Although I do love the opportunity to see my boys displaying their skills in competition, I would usually feel a bit nervous beforehand. Would everything go well for them? Would I be able to get a good seat? Would their younger siblings get bored of watching and make a fuss, distracting the competitors?
Despite the inevitable worries, I was sad when Lockdown 1.0 meant that Mr F’s upcoming 6-piece competition would need to be cancelled. Still, I consoled myself by thinking about the floor and vault event that he was due to take part in a few weeks later, followed by Yorkshire grades later in the year. Of course, neither of those events happened, either, and it’s now been just over a year since my boys attended their last gymnastics competition.
I know that they -and my husband- miss the competition environment and, even though I’m normally just a spectator, I’m really starting to miss it, too. Read on to find out why.
The ‘buzz’ of competition day
Waking up early, travelling to an unfamiliar gym, seeing other people from all over the region who have done the same thing. Every person at the competition, be they coach, gymnast, parent, or other spectator, is excited to be there.

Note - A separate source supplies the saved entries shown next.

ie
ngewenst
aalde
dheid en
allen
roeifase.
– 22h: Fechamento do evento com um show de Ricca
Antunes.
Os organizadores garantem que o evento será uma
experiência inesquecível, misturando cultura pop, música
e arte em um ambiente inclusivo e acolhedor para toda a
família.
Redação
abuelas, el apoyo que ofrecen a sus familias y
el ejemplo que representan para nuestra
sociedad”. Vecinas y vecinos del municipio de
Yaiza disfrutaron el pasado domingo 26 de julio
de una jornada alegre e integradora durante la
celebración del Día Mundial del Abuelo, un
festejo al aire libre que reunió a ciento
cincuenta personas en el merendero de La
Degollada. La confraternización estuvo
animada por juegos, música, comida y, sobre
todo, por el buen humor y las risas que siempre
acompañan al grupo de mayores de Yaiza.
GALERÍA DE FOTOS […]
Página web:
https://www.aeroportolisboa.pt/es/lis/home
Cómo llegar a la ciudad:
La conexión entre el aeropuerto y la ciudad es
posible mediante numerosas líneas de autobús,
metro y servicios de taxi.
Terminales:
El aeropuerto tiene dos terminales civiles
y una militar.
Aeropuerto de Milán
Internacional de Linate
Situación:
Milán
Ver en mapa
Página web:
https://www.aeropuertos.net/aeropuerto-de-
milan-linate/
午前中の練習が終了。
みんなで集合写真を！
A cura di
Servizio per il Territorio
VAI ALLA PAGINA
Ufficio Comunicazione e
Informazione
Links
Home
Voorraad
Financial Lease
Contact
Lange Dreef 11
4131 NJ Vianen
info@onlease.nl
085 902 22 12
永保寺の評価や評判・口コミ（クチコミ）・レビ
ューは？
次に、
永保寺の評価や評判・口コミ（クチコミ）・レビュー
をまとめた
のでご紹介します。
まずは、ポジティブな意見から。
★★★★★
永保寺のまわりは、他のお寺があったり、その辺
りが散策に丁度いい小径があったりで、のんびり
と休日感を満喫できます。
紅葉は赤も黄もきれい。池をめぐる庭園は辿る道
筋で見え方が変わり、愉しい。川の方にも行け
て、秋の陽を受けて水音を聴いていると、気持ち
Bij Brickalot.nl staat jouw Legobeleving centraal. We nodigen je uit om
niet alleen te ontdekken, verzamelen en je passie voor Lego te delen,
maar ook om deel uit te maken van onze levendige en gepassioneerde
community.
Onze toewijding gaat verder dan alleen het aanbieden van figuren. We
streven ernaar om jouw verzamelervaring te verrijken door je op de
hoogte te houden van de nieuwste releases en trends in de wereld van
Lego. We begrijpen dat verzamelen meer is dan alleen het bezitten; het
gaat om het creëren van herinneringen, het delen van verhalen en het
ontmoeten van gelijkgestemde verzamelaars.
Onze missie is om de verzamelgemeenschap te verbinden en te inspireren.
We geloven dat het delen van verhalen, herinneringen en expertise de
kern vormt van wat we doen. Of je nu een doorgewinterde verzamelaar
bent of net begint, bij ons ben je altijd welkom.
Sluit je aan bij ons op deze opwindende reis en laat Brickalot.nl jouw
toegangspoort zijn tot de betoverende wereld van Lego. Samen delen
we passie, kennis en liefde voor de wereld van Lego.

The wonderful, familiar routine as the gymnasts march onto the floor at the beginning of the competition, and parents begin to clap, brings the whole room together and creates a powerful sense of anticipation. That makes for a fantastic atmosphere, which I always enjoy being a part of.
Gymnastics competitions are a time for us as a family to celebrate the boys’ achievements. Even if they don’t win, we’ve still spent time doing something just for them, and we make sure that it feels like a special occasion. We’ll almost always head to McDonalds afterwards, for example, or order in a favourite takeaway for when we return home. If they did win, we send photos of them with their medals to grandparents and aunties, who all send back enthusiastic messages of love, telling Mr F and Mr S how proud they are of them, too.
Showcasing their gymnastics skills
Gymnasts spend so much time in the gym perfecting their skills, focussing on improving even the tiniest of details. Competitions are when they get their chance to really show off what they have learnt- and their talents are celebrated by a whole room full of people, not just their friends in their own gym. I always enjoy watching competitors from other clubs performing their routines, and seeing which names might be ‘ones to watch’ in the future.
As a parent, it’s a wonderful feeling to hear other people clap when your child finishes their routine – but of course, most of the time us parents are fairly focussed on what our own child is doing, so knowing that other people were watching yours for a short while as well as their own is really lovely.
Getting to know other gymnastics clubs
I always like visiting a new gym club. I find it really interesting to see the variety of facilities where children are training, the equipment in use, what the parent viewing facilities are like, and so on. There’s also the all-important (for my boys, at least!) question of whether the club has a tuck shop where they can buy snacks and drinks!
Other boys in the sport
In gymnastics clubs across the UK, and probably the world, it’s fairly common for boys to be well outnumbered by girls. My own boys are quite used to this, and they make good friendships with both boys and girls in their own club. As I’ve mentioned in a previous post, they get on well with other boys they train with, even when there’s a big age gap. But a competition gives them a chance to see boys who train at other clubs, and reminds them that even though there might not be very many boys in their own club, there are plenty of other boys across the country who are gymnasts just like them.